DATA RECORDS ::
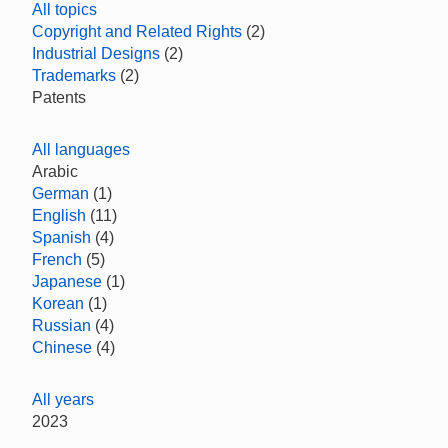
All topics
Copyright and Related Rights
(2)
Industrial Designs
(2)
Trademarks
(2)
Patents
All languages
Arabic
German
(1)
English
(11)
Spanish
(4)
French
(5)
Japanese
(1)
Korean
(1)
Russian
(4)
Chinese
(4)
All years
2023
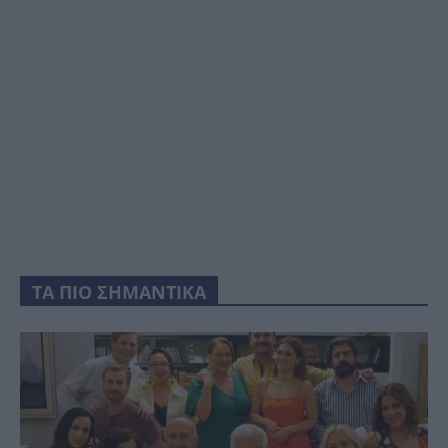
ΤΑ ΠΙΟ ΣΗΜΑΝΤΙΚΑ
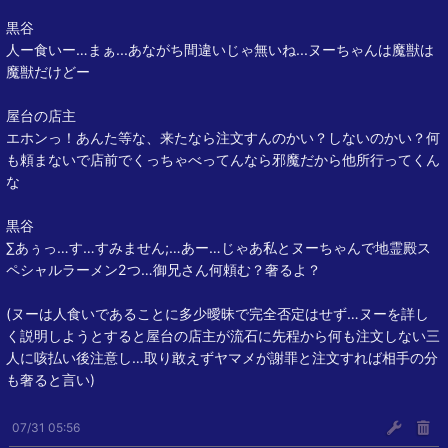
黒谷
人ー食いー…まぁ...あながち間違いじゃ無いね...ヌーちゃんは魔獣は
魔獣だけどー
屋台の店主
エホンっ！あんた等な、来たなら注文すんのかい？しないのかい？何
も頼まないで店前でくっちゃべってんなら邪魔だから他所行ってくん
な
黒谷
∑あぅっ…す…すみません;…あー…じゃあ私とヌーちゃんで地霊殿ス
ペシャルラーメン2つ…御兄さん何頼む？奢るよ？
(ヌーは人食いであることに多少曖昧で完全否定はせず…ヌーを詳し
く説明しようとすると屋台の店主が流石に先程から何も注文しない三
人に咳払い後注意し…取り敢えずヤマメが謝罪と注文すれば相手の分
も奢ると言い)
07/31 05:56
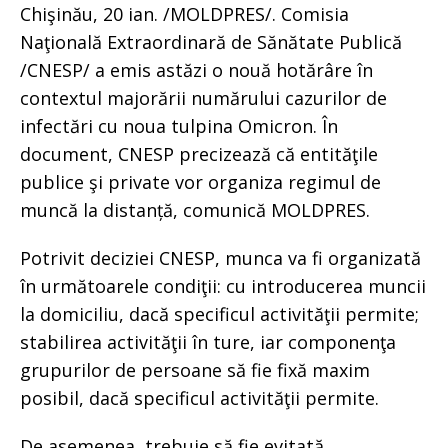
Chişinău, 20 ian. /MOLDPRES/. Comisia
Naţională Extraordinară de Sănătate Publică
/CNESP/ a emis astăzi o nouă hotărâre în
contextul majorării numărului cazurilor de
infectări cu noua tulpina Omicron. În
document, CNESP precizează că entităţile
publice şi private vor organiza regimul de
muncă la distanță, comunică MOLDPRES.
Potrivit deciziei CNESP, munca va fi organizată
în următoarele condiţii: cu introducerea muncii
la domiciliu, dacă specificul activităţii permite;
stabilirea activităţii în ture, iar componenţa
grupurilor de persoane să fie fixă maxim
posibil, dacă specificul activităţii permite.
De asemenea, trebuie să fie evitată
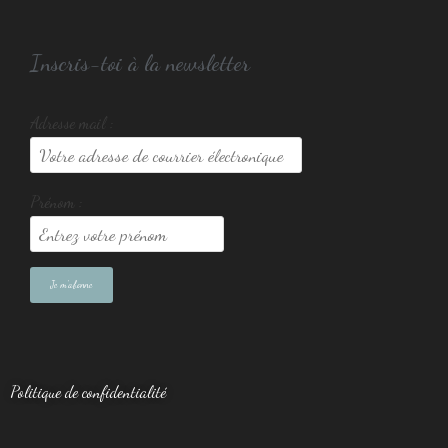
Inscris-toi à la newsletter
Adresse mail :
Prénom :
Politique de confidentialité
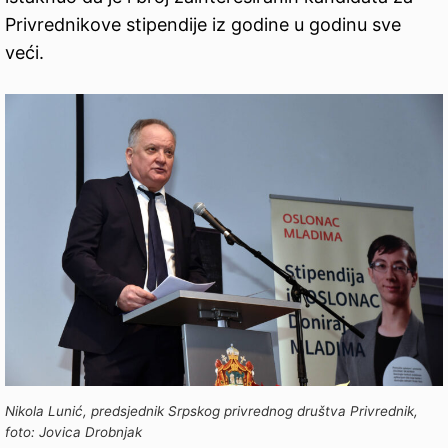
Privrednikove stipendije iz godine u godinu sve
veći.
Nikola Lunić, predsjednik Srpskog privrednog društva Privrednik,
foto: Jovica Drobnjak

==

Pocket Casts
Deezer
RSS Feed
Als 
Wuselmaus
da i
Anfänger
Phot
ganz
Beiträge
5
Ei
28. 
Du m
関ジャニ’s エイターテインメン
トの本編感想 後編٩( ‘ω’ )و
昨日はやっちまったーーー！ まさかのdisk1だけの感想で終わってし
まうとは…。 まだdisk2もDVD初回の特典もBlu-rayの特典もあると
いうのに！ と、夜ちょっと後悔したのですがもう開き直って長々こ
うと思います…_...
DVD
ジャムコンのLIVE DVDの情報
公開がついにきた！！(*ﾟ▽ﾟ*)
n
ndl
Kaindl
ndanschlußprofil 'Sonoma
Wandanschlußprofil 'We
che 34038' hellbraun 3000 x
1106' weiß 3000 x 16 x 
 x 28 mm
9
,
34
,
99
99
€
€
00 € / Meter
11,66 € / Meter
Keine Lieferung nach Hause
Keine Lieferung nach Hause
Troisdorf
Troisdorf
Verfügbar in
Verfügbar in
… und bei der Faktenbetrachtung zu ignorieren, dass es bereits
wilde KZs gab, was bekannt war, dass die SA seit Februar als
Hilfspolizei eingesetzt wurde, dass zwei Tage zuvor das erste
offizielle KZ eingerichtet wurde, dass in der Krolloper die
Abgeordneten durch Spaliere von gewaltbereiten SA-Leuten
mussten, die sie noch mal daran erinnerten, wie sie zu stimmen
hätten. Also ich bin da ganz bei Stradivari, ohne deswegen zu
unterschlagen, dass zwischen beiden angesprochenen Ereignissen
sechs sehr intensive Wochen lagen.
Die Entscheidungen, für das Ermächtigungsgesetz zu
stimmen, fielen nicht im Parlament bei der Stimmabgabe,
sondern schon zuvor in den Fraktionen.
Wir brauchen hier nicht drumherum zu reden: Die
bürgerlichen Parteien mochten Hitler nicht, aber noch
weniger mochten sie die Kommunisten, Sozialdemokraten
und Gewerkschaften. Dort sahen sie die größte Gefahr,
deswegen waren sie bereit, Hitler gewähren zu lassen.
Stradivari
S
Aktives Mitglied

TASK TO COMPLETE ::
Go through the listing above and return every line where the word "activităţii" occurs.

FINISHED TASK ::
la domiciliu, dacă specificul activităţii permite;
stabilirea activităţii în ture, iar componenţa
posibil, dacă specificul activităţii permite.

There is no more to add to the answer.